This January, the Department of Housing and Urban Development proposed a regulation to prohibit discrimination in HUD programs on the basis of sexual orientation, gender identity or marital status. Under the new rule, FHA-insured mortgage lenders would not be allowed to take a borrower’s sexual orientation or gender identity into account when deciding their eligibility. Eligible families could no longer be excluded from HUD programs for having LGBT family members or relationships, and owners of HUD-assisted housing would not be allowed to ask about an applicant’s sexual orientation or gender identity.
The United States Conference of Catholic Bishops responded to this proposal by claiming that it “may force faith-based and other organizations, as a condition of participating in HUD programs and in contravention of their religious beliefs, to facilitate shared housing arrangements between persons who are not joined in the legal union of one man and one woman.” In other words, participating religious groups wouldn’t be allowed to treat gay people differently. And while this might be contrary to their religious beliefs, it’s also beside the point.
The bishops’ counsel has stated that “faith-based and other organizations should retain the freedom they have always had to make housing placements in a manner consistent with their religious beliefs”. But participating organizations are already subject to nondiscrimination regulations, regardless of their religious beliefs. Discrimination on the basis of race, sex, color, religion or national origin is already prohibited, and there is no exception for religious organizations – nor should there be. Holding a particular religious belief does not exempt someone from following the applicable regulations just because they think they shouldn’t have to. When they choose to participate in these programs and accept federal assistance, they’re subject to the same rules as everyone else. Religious beliefs that are racist or sexist in nature don’t make racial or sexual discrimination in these programs any more acceptable. So why should this be any different?
The bishops have cited the Defense of Marriage Act as requiring the federal government to treat only opposite-sex unions as marriages. But nowhere does it limit how HUD regulations can interpret the meaning of a family, which doesn’t require marriage and can even consist of single people. As the proposal notes, the composition of families isn’t limited to the statutory examples. And it doesn’t mandate that these regulations must permit discrimination on the basis of marital status, or sexual orientation, or gender identity.
The bishops further claim that this proposal would itself constitute “a type of discrimination” against participating religious organizations that seek to discriminate against gay people. But a prohibition of discrimination is not discrimination against religion just because someone’s religion may advocate for discrimination. They would still be subject to these nondiscrimination provisions whether their religion is the cause of this, or they’re just plain stupid. The very intention of such regulations is to exclude groups that insist on discriminating, so leaving them out of these programs is kind of the point. Religion is irrelevant to this, and refusing to allow special exceptions for religion is not a form of discrimination. But allowing religious groups not to follow the rules that everyone else does would be discrimination.

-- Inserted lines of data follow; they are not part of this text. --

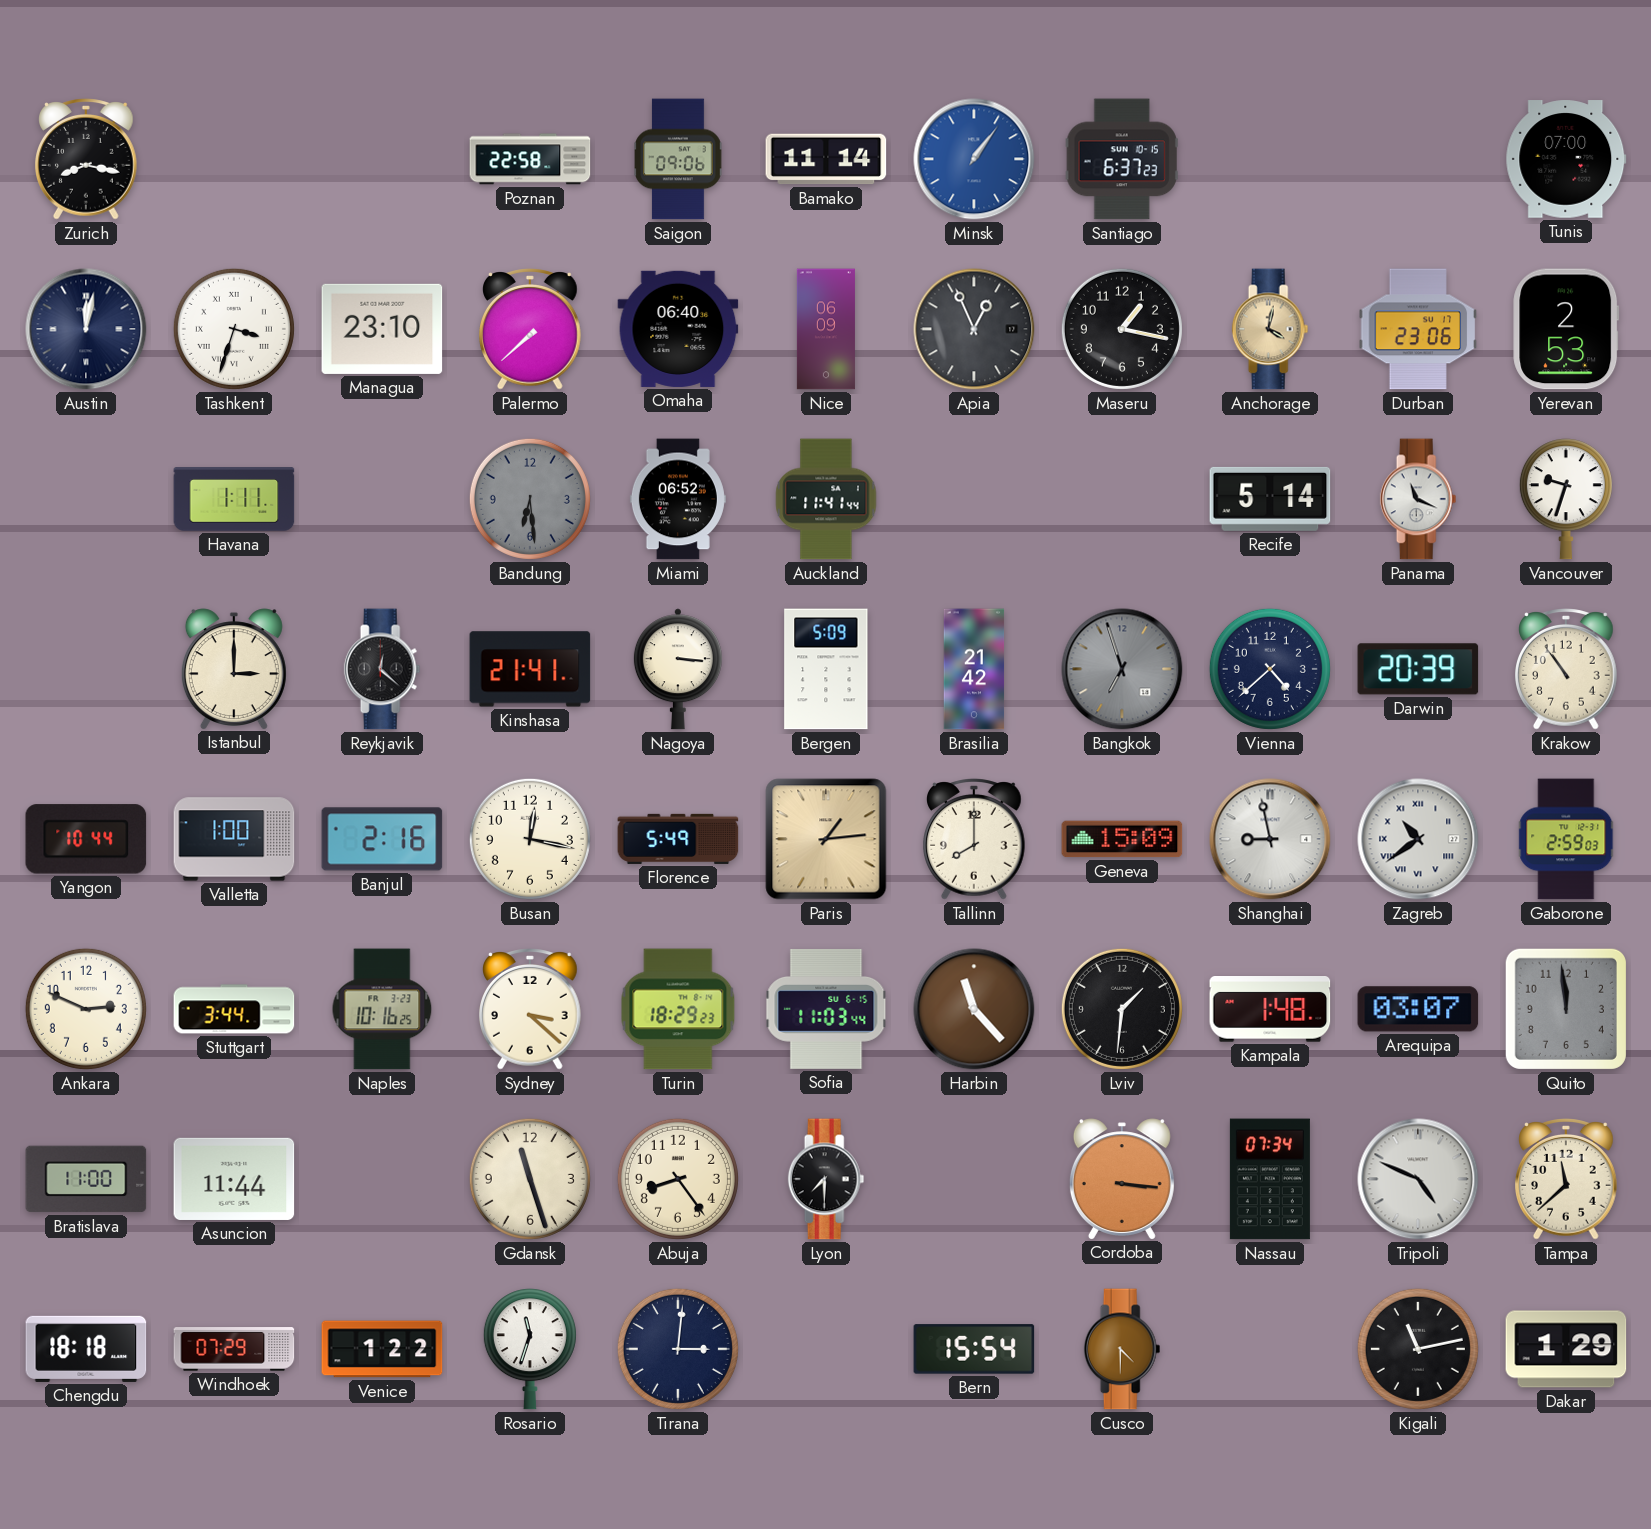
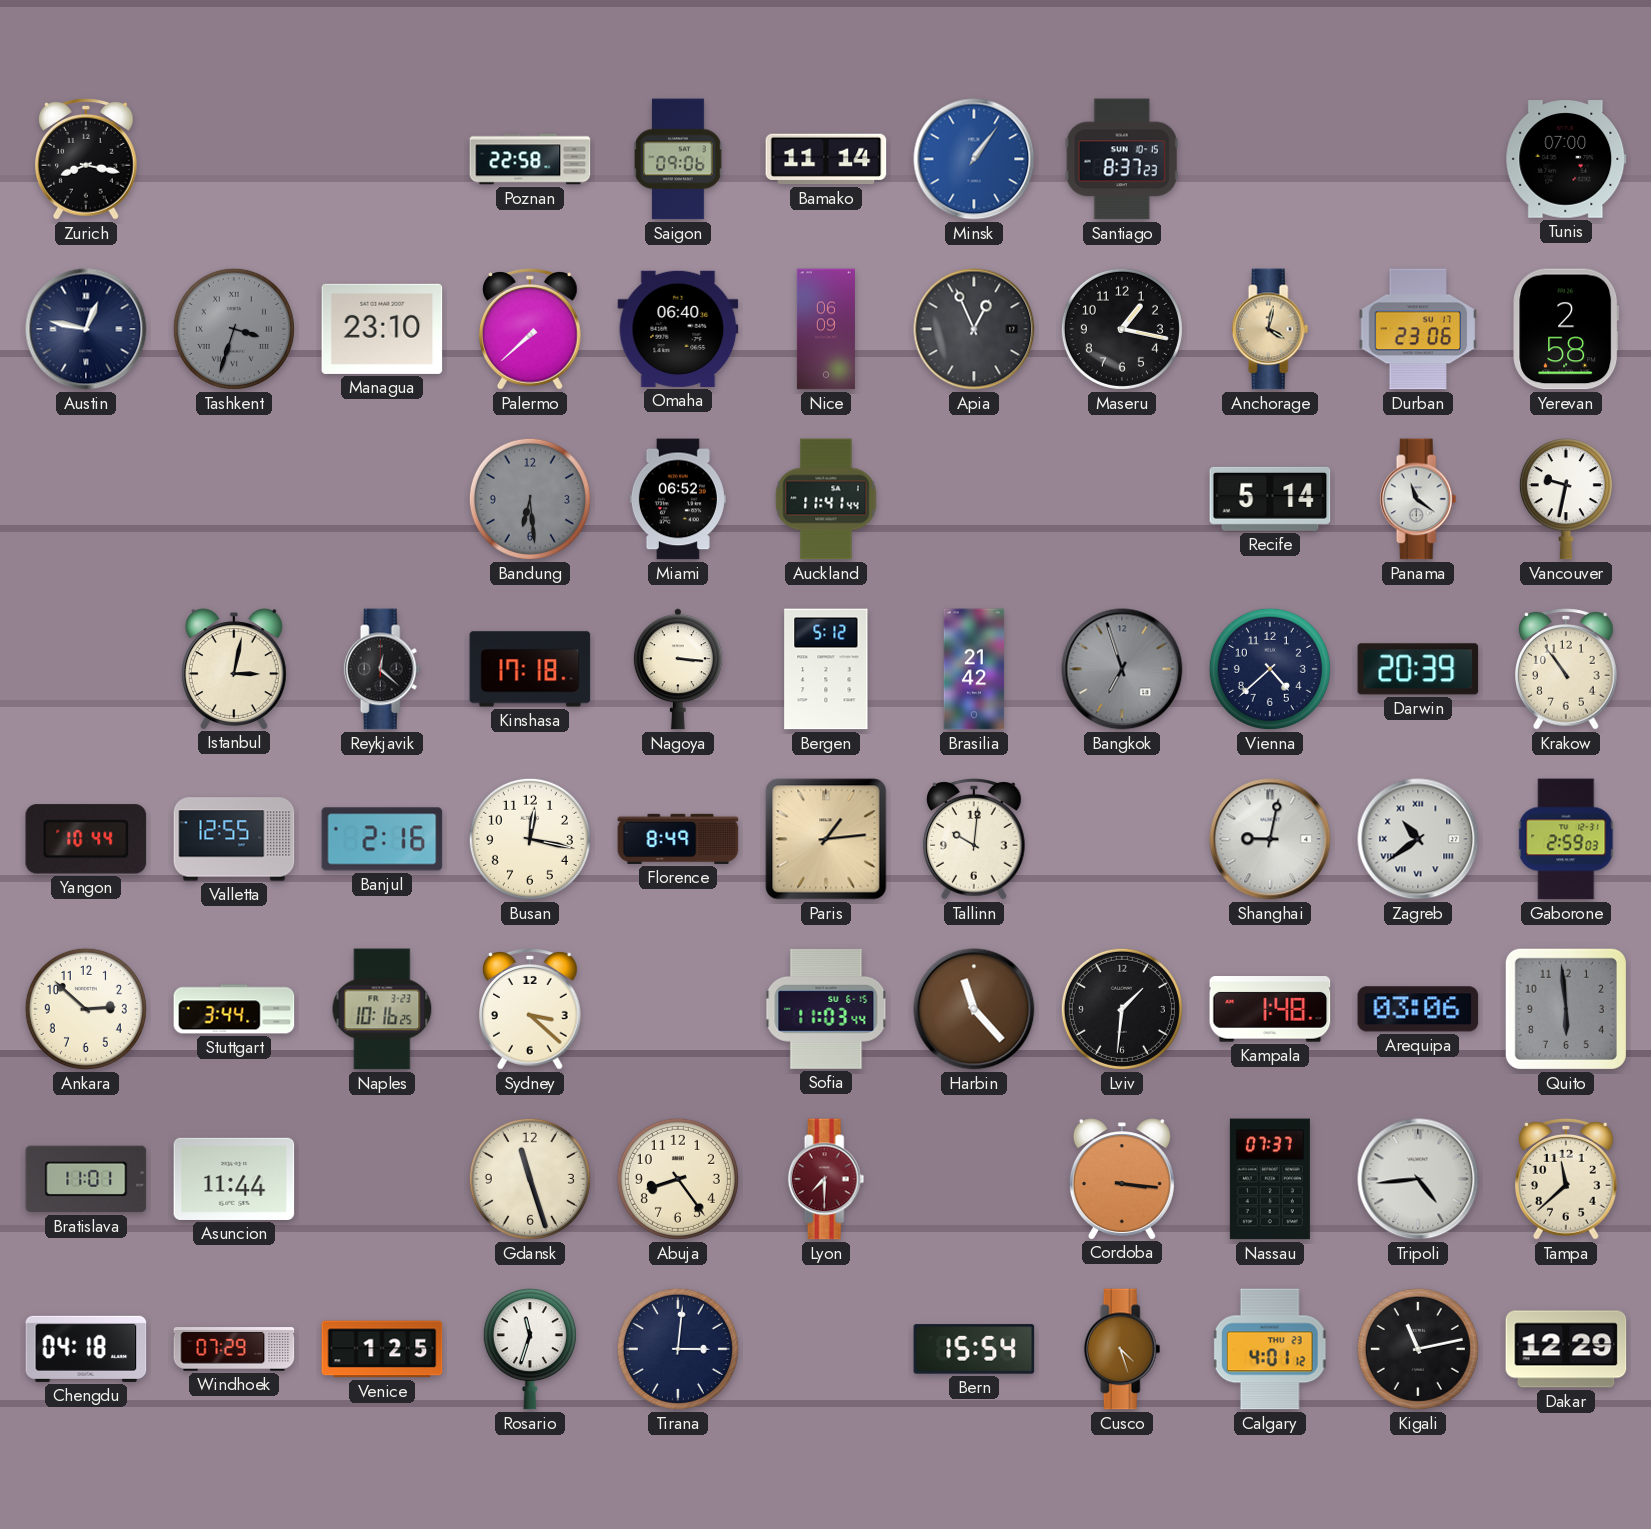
Santiago: 6:37 -> 8:37
Austin: 12:02 -> 12:47
Tashkent dial: white -> grey
Yerevan: 2:53 -> 2:58
Havana: 1:11 -> none
Panama: 11:19 -> 11:21
Vancouver: 9:33 -> 9:32
Istanbul: 3:00 -> 3:02
Kinshasa: 21:41 -> 17:18
Bergen: 5:09 -> 5:12
Valletta: 1:00 -> 12:55
Florence: 5:49 -> 8:49
Tallinn: 8:00 -> 10:01
Geneva: 15:09 -> none
Shanghai: 8:58 -> 9:02
Ankara: 2:49 -> 2:52
Turin: 18:29 -> none
Arequipa: 03:07 -> 03:06
Quito: 11:59 -> 5:59
Bratislava: 11:00 -> 11:01
Lyon dial: black -> burgundy
Nassau: 07:34 -> 07:37
Tripoli: 4:49 -> 4:44
Chengdu: 18:18 -> 04:18
Venice: 1:22 -> 1:25
Cusco: 4:30 -> 4:27
Calgary: none -> 4:01
Dakar: 1:29 -> 12:29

Finally, the bishops suggest that “Given the very large role that faith-based organizations play in HUD programs, the regulation, by infringing upon that freedom, may have the ultimate effect of driving away organizations with a long and successful track record in meeting housing needs, leaving beneficiaries without the housing that they sought or that the government intended them to receive.” In essence, they would rather quit these programs entirely and serve nobody instead of being required to include gay people. They would actually prefer to leave people out in the cold if they aren’t allowed to keep gay people from getting a mortgage or renting an apartment. Is that the kind of value system they want their religion to be known for – closing down all of their services just to make sure that gay people can’t even have a roof over their heads?
If that’s their attitude, why should they have any place in these programs? If they insist on tipping over the chess board if we don’t let them have their way, maybe they shouldn’t be a part of this. A group that intends to actively obstruct federal regulations by holding federal programs hostage should not be supported by federal funding. As long as discriminatory religious groups are the ones providing these services, the government will be supporting programs that refuse to treat gay people equally.
And why should anyone be kept out of government housing programs for completely irrelevant reasons just because someone else’s religion says so? The dictates of private, personal faith have no place in federal regulations, and it makes no sense for religious groups to be the ones deciding what kind of discrimination is acceptable. They are not the ones who should be in charge of this. If they can’t do the job, they can be replaced – and they should be. But don’t tell me I can’t have access to housing because someone thinks their god is more important than the people whose needs they serve. If they honestly believe their faith requires keeping people homeless, they need to take a hard look at themselves and stop pretending they have any interest in helping people.